L’InVerso fotografico di oggi è concentrico come le onde di un sasso nello stagno. Il gesto non si esaurisce nel semplice atto che separa la pietra dalla mano, ma diffonde sulla superficie dell’acqua l’energia residua che trasforma la forza in movimento regolare. La natura accoglie e ammortizza l’energia e il cerchio è la forma preferita per la capacità di propagarsi accarezzando i contorni.

Gli “accerchiati incanti” sono per il poeta Andrea Zanzotto quelle pozze d’acqua che si incontrano passeggiando nei “palù” ma anche quei cerchi che si formano nell’acqua quando cade una foglia o un’infiorescenza o simili.
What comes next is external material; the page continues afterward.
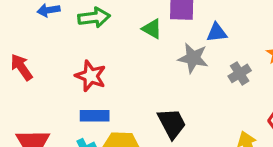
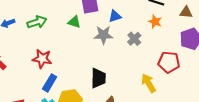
blue rectangle: (95, 116) -> (50, 83), turned -48
black trapezoid: (172, 123) -> (98, 78), turned 40

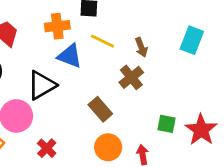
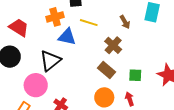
brown arrow: (141, 47) -> (125, 22), moved
brown rectangle: (100, 109) -> (107, 70), moved
green square: (166, 124) -> (135, 75), moved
Nel mio progetto – scive Francesca Della Toffola – quei momenti di incanto diventano il tentativo di fusione con la natura. La stessa natura dalla quale il poeta si sentiva abbracciato, confortato, avvolto..

Confini è una rassegna fotografica ideata e organizzata da PhotoGallery di Firenze e Massenzio Arte di Roma e che ha per filo conduttore la fotografia al confine in termini di linguaggio o di tecnica importati da altri media. Ho visto le opere di Francesca a Milano nel 2013 e mi ha colpito molto la forza evocativa del tondo che offre uno sguardo privilegiato su di una natura antropizzata ma che annulla i contrasti riassorbendo l’oggetto-uomo come un sasso inghiottito dall’acqua, attenuandone la capacità distruttiva.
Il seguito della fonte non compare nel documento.